In South Korea, age-disaggregated tuberculosis (TB) data at the district level are not publicly available due to privacy constraints, limiting fine-scale analyses of healthcare accessibility. To address this limitation, we present a high-resolution, district-level dataset on tuberculosis (TB) fatalities and hospital accessibility in South Korea, covering the years 2014 to 2022 across 228 districts. The dataset is constructed using a reconstruction method that infers age-disaggregated TB cases and fatalities at the district level by integrating province-level age-specific statistics with district-level spatial and demographic data, enabling analyses that account for both spatial heterogeneity and age structure. Building on an existing hospital allocation framework, we extend the objective function to an age-weighted formulation and apply it to the reconstructed dataset to minimize TB fatalities under different age-weighting schemes. We demonstrate that incorporating age structure can give rise to distinct optimized hospital allocation patterns, even when the total number of minimized fatalities is similar, revealing trade-offs between efficiency and demographic targeting.

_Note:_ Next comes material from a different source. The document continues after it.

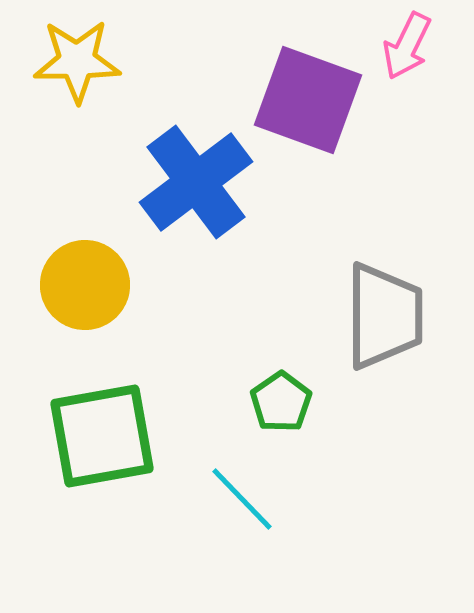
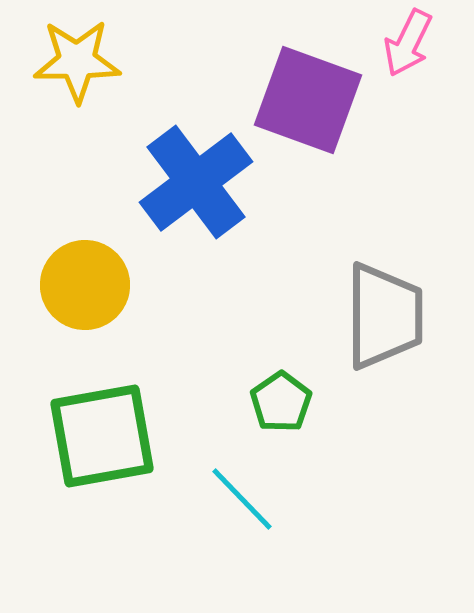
pink arrow: moved 1 px right, 3 px up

In addition, the dataset supports temporal analyses of TB burden, hospital availability, and demographic variation over time, and provides a testbed for spatial epidemiology and optimization studies that require high-resolution demographic and healthcare data.
Tuberculosis (TB) remains one of the leading causes of infectious disease mortality worldwide, with an estimated 1.3 million deaths annually 1,2 . Despite long-term global efforts to control the disease, substantial regional disparities in TB incidence and outcomes persist 3,4 . Within the Organization for Economic Co-operation and Development (OECD), South Korea presents a notable case: it consistently reports over 10,000 new TB cases annually and ranks second in TB incidence and fifth in TB-related mortality among OECD countries 5 . This combination of persistently high burden and comprehensive public health surveillance distinguishes Korea from most high-income countries with small numbers.
South Korea maintains a fully digitized public health reporting system in which annual statistics on TB patients, fatalities, and healthcare infrastructure are collected and released at the administrative district level 6,7 , covering over 200 districts nationwide. In such data-rich settings, where disease surveillance is systematically curated and released with high spatial coverage, the integration of population and geographic information enables detailed analyses of spatial inequality and accessibility in urban systems 3,4,[8][9][10] . South Korea provides a representative example of this environment, allowing us to examine hospital distribution and accessibility patterns in urban infrastructure using established spatial and optimization-based approaches 3,[11][12][13][14] .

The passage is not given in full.